Data entries:
+===+

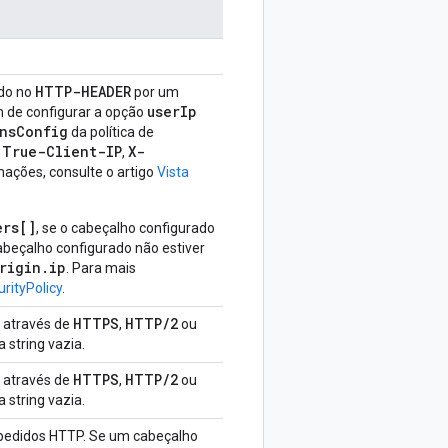
HTTP-HEADER
ído no
por um
user
Ip
m de configurar a opção
ns
Config
da política de
True-Client-IP
X-
o
,
mações, consulte o artigo
Vista
ers[]
, se o cabeçalho configurado
cabeçalho configurado não estiver
rigin.ip
. Para mais
urityPolicy
.
HTTPS
HTTP
/
2
r através de
,
ou
a string vazia.
HTTPS
HTTP
/
2
r através de
,
ou
a string vazia.
 pedidos HTTP. Se um cabeçalho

+===+

Work request | A word-for-word copy of the data, without its pictures, is what is needed.

Task response |
HTTP-HEADER
ído no
por um
user
Ip
m de configurar a opção
ns
Config
da política de
True-Client-IP
X-
o
,
mações, consulte o artigo
Vista
ers[]
, se o cabeçalho configurado
cabeçalho configurado não estiver
rigin.ip
. Para mais
urityPolicy
.
HTTPS
HTTP
/
2
r através de
,
ou
a string vazia.
HTTPS
HTTP
/
2
r através de
,
ou
a string vazia.
 pedidos HTTP. Se um cabeçalho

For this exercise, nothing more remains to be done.